We are made of universal and divine ingredients, and the study of the stars will not let us escape a wholesome and final knowledge of the fact. — Albert Durrant Watson

We are made of star stuff: "the dust of the earth which moveth hither and thither, to the dividing asunder, at the command of our great and everlasting God." Helaman 12:8

(That whole second chapter in Helaman is pretty humbling and awesome.)

Now, what do you think was meant by the “dust of the earth”? Is it bits of ground up rock, particles of dead skin and other organic debris? This stuff would have been the smallest particles visible to ancient unaided eyes. They would have been familiar with growing things in the dust and things decomposing into dust. At that level it makes perfect sense.

But it also makes perfect sense at the scale we can discern in these modern times. The smallest particles we know, those tiniest building blocks of all creation are subatomic.

Subatomic particles combine (in the hearts or deaths of stars, no less) to create atoms, the basic elements from which everything in the world is formed, including the molecular machinations of life.

The dust is beautiful.

Organs are made out of tissues, which are made out of cells, which are made out of cell parts like the cell membrane, the nucleus with its DNA, ribosomes and mitochondria. But what were those organelles made out of? 

I vividly remember the day my high school biology teacher passed out packets in preparation for the unit on cells. On top was a sheet showing the structure of the cell membrane.

That was the day I fell in love with biology. Finally, I was seeing what life looked like at the molecular level. Until then, there’d always been that gap between atoms and molecules and cells.

We've all heard the phrase "like oil and water" and we've all experienced how badly they mix. No matter how much we try to whisk that oil (or butter if we’re feeling dangerous) into the milk when making pancakes, it always separates itself into tiny, then larger and larger golden globules.

This happens because oil molecules are non-polar while water molecules are polar — that is, they have a negative charge on one side and a positive charge on the other, giving it poles like a magnet, or the Earth.
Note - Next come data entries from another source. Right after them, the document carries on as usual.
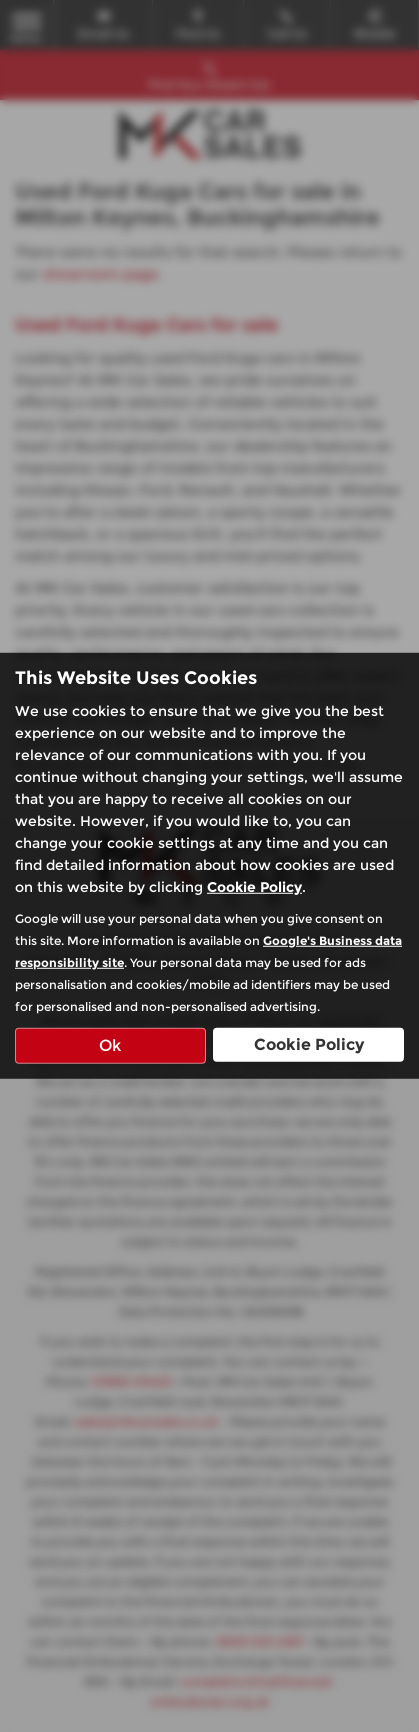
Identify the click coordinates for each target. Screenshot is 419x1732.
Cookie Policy (254, 886)
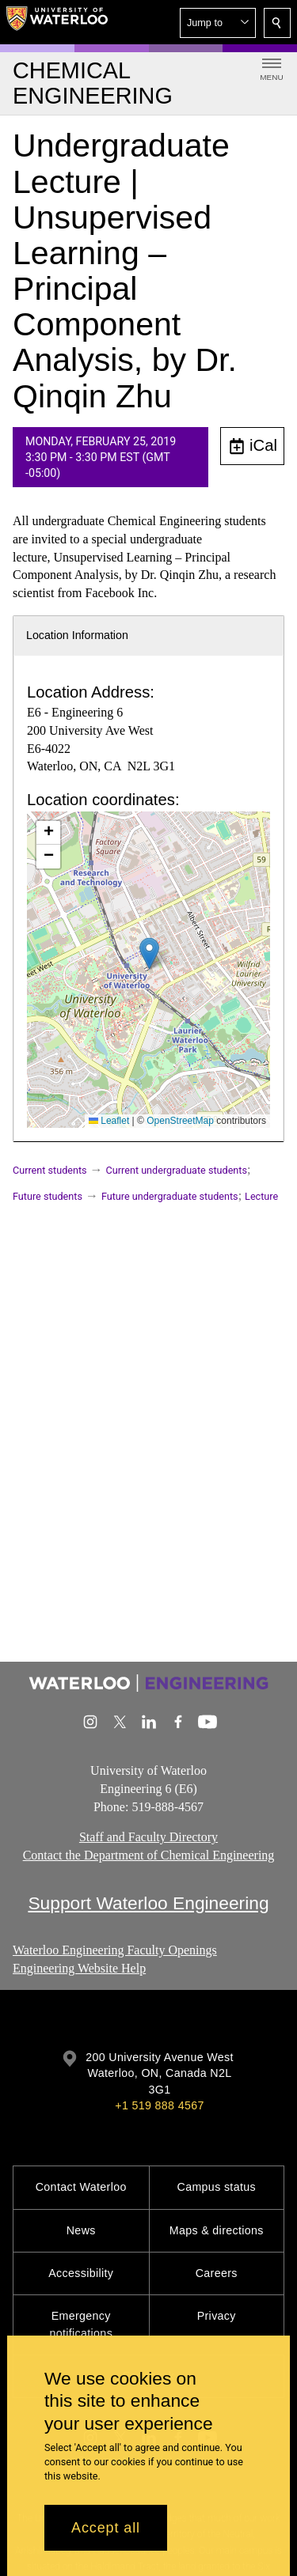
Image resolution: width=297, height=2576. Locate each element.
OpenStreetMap (180, 1120)
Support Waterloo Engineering (148, 1903)
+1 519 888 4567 (159, 2105)
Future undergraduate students (169, 1196)
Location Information (77, 635)
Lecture (261, 1196)
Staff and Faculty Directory (148, 1837)
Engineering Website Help (79, 1967)
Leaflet (109, 1120)
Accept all (105, 2528)
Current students (50, 1170)
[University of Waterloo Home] (57, 22)
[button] (218, 23)
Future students (47, 1196)
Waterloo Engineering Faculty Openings (115, 1950)
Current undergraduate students (176, 1170)
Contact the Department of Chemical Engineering (149, 1855)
All oil and fat molecules (lipids) have no such “poles,” making them water phobic.

The molecules that make up cell membranes are really big. So big, that they can have one part of the molecule that has poles, and the other part that doesn’t. Cell membranes are made from phospholipids that are just that kind of molecule.
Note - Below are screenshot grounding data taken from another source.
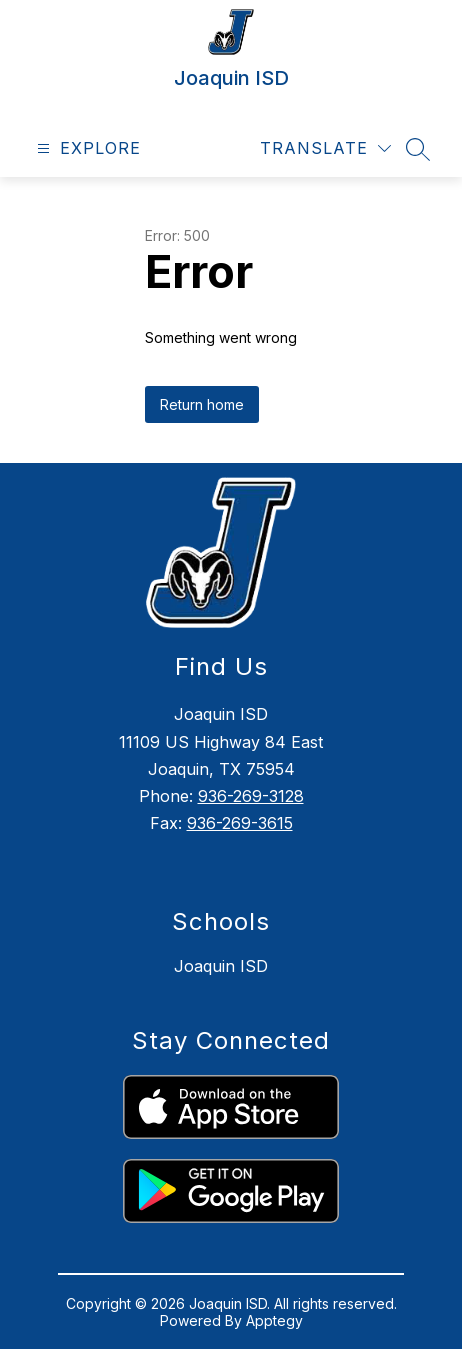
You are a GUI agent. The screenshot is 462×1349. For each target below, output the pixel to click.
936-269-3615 (240, 823)
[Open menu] (86, 148)
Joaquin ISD (221, 966)
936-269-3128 (251, 796)
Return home (202, 404)
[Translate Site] (325, 148)
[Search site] (418, 149)
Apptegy (274, 1320)
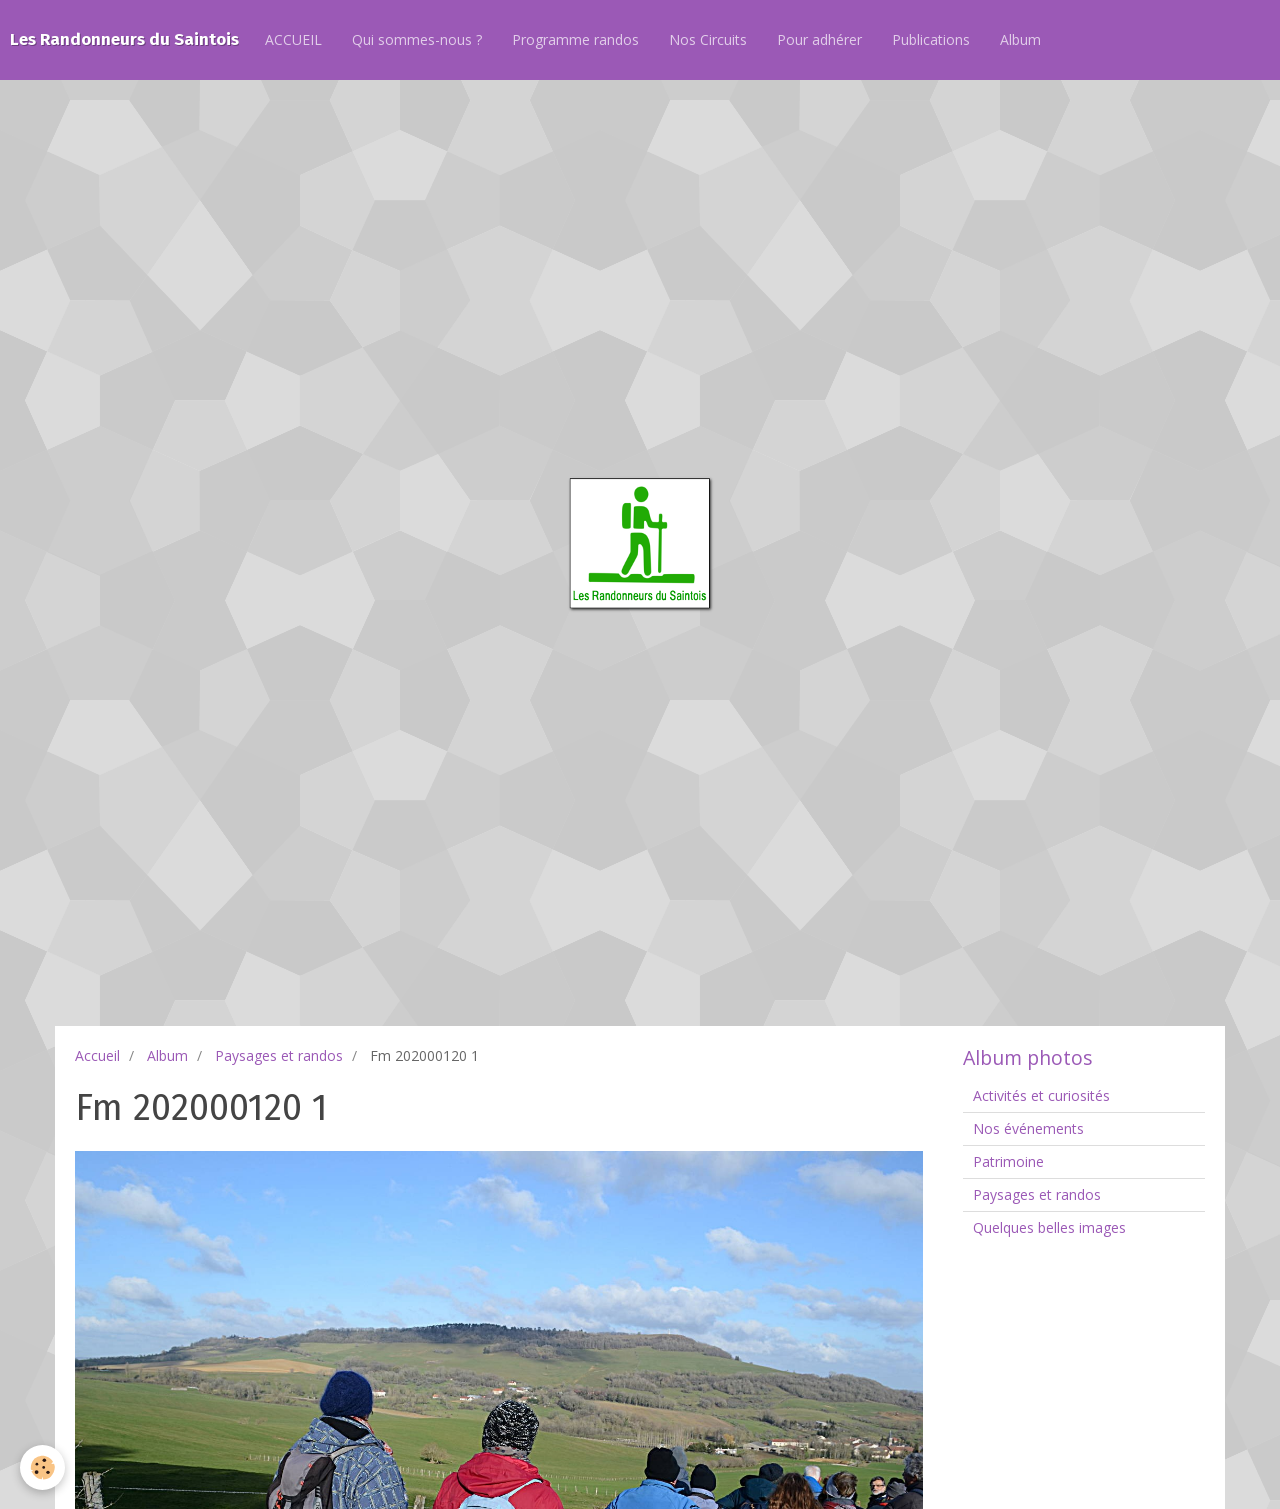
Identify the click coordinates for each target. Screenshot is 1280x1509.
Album (1020, 39)
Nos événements (1028, 1128)
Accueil (97, 1055)
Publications (931, 39)
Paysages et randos (279, 1055)
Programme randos (575, 39)
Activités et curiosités (1041, 1095)
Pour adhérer (819, 39)
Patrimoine (1008, 1161)
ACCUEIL (293, 39)
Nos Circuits (708, 39)
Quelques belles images (1049, 1227)
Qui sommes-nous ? (417, 39)
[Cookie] (42, 1467)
The phospholipid molecule has the “phospho” head part that likes to mix with water because it’s somewhat polar. Then the molecule has two long lipid tails that “hate” water. A bunch of these molecules arrange themselves so that they’re in a double layer, with all the lipid tails directed inward and the phospho heads in a layer on the outside. 


This is one of the most amazing things. I wish there were more science shows delving into the deep smallness of life.
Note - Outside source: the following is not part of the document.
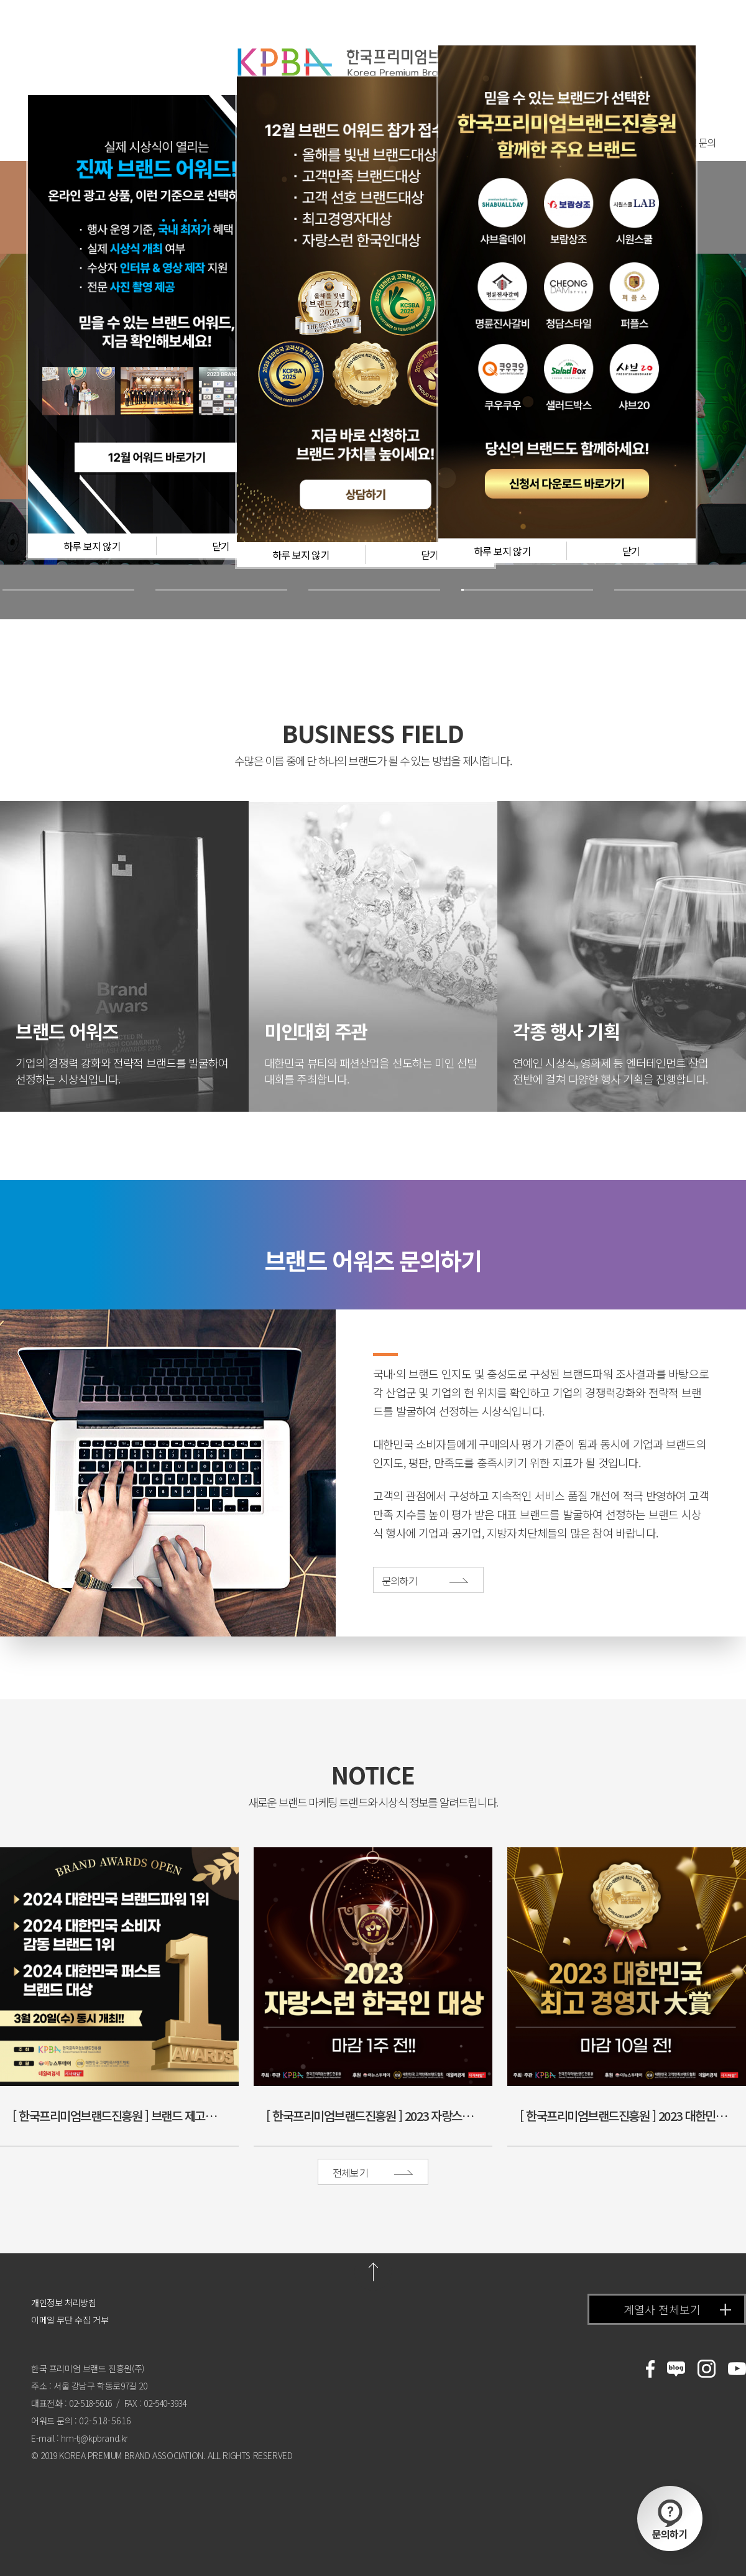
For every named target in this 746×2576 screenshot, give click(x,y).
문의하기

This membrane lets smaller molecules like water and salts in and out all by themselves, but for larger molecules like proteins, other molecular gateways are imbedded into it.

The simplicity and adaptability of the cell membrane has always struck me with wonder. All life depends on this ability to be protected from the environment around it while being able to give and take exactly what it needs from that environment.

And that all depends on how electrons and protons interact with each other, which depends on the basic forces of nature, which depend on the will of God.

The cosmos and its planets, the mountains, the rocks and the dirt and the tiniest quantum grains are all the stuff of God, divine dust that obeys without question, without deviation no matter how long ago the command was given. That is what we are made of. 

May we, someday, be as great as the dust.